Key data’s missing. And when Jerome Powell faces reporters this afternoon, don’t expect much clarity. Analysts are already bracing for a toned-down, tight-lipped Powell.

Wall Street, meanwhile, is almost 100% certain of what’s coming. Markets have already locked in a 25 bps cut, with 99.9% certainty, according to CME’s FedWatch.

No one’s betting on 50. Literally no one. And just a 0.1% chance remains for a hold. Doves on the committee reportedly pushed for something bigger, but they’re likely to be outvoted.

Inflation’s still stuck around 3%, but that’s nowhere near the inflation spiral folks feared when Trump’s tariffs were first rolled out. Still, the president couldn’t resist lobbing grenades at the Fed again

Speaking Wednesday in Gyeongju, South Korea, Trump called Powell “Jerome ‘Too Late’ Powell,” drawing laughs from a room full of APEC CEOs.

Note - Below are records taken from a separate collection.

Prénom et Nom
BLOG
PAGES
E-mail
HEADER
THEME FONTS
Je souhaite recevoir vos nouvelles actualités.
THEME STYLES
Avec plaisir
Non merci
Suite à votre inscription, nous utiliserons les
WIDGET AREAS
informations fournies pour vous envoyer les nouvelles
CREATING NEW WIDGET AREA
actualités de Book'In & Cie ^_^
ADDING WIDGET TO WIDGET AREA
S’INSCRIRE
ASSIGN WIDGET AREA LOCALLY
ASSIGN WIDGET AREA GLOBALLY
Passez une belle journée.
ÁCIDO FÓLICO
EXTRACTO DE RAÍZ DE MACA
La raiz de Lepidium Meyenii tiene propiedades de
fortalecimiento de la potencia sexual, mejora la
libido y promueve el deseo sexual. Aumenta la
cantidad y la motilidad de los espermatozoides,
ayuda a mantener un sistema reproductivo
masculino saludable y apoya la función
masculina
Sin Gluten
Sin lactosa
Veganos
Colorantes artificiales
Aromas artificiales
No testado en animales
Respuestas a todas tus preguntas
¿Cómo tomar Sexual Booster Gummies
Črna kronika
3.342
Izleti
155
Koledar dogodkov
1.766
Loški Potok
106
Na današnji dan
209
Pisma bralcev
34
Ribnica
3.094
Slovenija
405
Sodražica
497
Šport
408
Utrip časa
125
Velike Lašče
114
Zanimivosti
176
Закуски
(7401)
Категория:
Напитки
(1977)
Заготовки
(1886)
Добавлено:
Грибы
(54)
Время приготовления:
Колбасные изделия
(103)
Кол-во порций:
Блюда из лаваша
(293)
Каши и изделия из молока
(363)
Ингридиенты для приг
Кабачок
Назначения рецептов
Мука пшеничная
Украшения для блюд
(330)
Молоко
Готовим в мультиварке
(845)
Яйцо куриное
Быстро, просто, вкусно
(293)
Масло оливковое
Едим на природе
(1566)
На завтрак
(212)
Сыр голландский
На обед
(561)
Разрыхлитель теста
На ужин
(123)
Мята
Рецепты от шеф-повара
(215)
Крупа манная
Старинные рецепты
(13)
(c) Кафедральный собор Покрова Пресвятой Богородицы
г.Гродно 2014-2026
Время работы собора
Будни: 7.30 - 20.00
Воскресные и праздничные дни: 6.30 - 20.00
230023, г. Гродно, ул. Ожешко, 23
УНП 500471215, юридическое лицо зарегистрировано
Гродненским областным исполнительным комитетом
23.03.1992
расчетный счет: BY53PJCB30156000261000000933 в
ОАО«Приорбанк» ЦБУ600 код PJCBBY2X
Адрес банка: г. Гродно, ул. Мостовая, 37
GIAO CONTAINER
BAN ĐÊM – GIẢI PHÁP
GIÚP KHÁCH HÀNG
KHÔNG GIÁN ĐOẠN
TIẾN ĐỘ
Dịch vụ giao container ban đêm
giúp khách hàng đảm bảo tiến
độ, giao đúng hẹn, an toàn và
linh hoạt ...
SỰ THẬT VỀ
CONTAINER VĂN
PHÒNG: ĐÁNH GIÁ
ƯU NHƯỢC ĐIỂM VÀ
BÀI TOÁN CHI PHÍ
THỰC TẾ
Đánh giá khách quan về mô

He also claimed the U.S. economy will hit 4% growth in Q1 2026, despite economists warning that his new import taxes are likely to slow things down, not speed things up.

This post is updated LIVE.

JUST IN

  • The Federal Reserve just cut rates by 25 basis points; it’s the second straight reduction this year.
  • The new target range is now 3.75% to 4.00% — exactly what markets priced in, and exactly what Powell gave them.